Date: Tue, 30 Jun 1998 03:58:49 GMT
From: Tom Phoenix <rootbeer@teleport.com>
Subject: Re: Two commands, one button.
Message-Id: <Pine.GSO.3.96.980629205741.17225N-100000@user2.teleport.com>

On Mon, 29 Jun 1998, Darren Sweeney wrote:

> I am currently reconfiguring a script, the question I have is can one
> submit button perform two functions, one after the other. 

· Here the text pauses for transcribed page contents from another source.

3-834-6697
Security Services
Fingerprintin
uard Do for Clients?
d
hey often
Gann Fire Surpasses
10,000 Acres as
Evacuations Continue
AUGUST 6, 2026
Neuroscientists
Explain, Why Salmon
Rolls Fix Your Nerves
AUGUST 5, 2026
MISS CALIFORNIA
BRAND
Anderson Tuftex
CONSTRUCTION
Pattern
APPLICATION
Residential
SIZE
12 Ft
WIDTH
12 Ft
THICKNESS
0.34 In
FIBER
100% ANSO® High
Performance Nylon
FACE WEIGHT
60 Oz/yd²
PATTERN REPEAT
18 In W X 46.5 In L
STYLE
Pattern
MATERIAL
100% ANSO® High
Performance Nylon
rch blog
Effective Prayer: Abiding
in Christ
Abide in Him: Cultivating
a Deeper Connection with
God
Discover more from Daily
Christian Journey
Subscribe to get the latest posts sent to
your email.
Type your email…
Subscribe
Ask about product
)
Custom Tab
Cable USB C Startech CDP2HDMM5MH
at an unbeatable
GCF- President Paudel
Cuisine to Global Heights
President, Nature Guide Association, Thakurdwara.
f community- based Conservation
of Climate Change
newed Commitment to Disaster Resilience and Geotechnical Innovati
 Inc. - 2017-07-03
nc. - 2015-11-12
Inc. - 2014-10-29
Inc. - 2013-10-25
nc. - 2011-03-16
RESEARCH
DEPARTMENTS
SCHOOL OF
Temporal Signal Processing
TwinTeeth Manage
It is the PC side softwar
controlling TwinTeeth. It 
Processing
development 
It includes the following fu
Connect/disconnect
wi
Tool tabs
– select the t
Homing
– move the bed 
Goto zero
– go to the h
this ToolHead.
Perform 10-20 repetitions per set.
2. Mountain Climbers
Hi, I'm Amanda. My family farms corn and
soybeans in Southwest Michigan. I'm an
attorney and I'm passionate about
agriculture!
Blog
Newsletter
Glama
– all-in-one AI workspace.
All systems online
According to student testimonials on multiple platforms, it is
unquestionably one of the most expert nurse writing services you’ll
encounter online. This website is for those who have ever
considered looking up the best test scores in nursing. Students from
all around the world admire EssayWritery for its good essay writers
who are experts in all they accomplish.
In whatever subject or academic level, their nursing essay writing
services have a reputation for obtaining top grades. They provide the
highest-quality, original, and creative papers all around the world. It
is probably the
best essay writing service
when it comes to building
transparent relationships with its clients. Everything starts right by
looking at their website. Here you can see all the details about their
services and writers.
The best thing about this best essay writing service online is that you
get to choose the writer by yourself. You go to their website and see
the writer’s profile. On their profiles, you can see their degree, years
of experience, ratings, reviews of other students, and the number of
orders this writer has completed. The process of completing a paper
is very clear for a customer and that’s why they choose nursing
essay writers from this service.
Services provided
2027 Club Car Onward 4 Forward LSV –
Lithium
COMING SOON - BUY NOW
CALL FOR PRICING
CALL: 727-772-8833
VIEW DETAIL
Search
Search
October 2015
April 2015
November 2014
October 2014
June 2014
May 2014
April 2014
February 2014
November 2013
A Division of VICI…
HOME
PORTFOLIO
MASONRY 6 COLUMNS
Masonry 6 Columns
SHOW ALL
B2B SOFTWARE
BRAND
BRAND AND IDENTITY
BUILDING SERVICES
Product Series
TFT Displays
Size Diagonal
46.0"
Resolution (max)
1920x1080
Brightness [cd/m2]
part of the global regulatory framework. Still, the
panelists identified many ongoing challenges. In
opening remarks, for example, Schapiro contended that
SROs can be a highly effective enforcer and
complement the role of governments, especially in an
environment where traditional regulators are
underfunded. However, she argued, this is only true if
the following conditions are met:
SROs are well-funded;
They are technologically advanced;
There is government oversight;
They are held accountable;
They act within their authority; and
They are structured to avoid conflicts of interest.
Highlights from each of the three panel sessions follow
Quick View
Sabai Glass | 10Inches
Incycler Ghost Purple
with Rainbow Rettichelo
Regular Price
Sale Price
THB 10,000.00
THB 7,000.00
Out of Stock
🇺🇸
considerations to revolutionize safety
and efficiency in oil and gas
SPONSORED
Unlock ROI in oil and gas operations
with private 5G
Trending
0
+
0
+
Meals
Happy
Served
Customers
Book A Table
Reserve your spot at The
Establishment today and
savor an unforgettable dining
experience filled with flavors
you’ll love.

It sounds as if you want your browser to do something. The docs, FAQs, and
newsgroups about browsers and related issues should be able to help you
get a better and more-complete answer than we can give here. Good luck!

-- 
Tom Phoenix       Perl Training and Hacking       Esperanto
Randal Schwartz Case:     http://www.rahul.net/jeffrey/ovs/



------------------------------

Date: Tue, 30 Jun 1998 10:19:49 +0100
From: "F.Quednau" <quednauf@nortel.co.uk>
Subject: Re: Two commands, one button.
Message-Id: <3598ADB4.AF07DBEF@nortel.co.uk>

-- 
____________________________________________________________
Frank Quednau               
http://www.surrey.ac.uk/~me51fq
________________________________________________
Darren Sweeney wrote:

> e.g. I have one button which submits data to a HTML screen and another that
> then takes me to that screen
> 
>     <INPUT TYPE = "submit" NAME = "add_to_form" VALUE = "Add Data">
>     <INPUT TYPE = "submit" NAME = "view_form" VALUE = "View Form">
> 
> Can the value function accept two commands, if so what is the divider?
> 
> Thanks,
> 
> Darren

In one of my scripts I have something like this:

  print $layout->submit('action','Add new entry');
  print $layout->submit('action','Delete existing entries');

Which creates two submit buttons. Their name is the same, their values, however,
are different. Further up in the program I then have something like that:

  &add_entry		if  $layout->param('action') eq 'Add new entry';
  &delete_entries	if  $layout->param('action') eq 'Delete existing entries';

I am using CGI.pm. That should answer your question.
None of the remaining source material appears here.